_WHAT NEEDS TO BE DONE_
Read the listing below and copy out every line that holds "Доставка".

_GIVEN RECORDS_
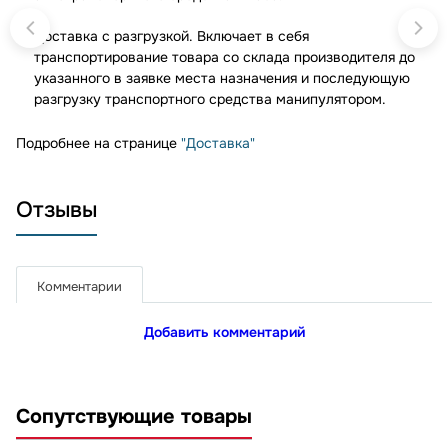
Доставка с разгрузкой. Включает в себя
транспортирование товара со склада производителя до
указанного в заявке места назначения и последующую
разгрузку транспортного средства манипулятором.
Подробнее на странице
"Доставка"
Отзывы
Комментарии
Добавить комментарий
Сопутствующие товары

_EXPECTED ANSWER_
Доставка с разгрузкой. Включает в себя
"Доставка"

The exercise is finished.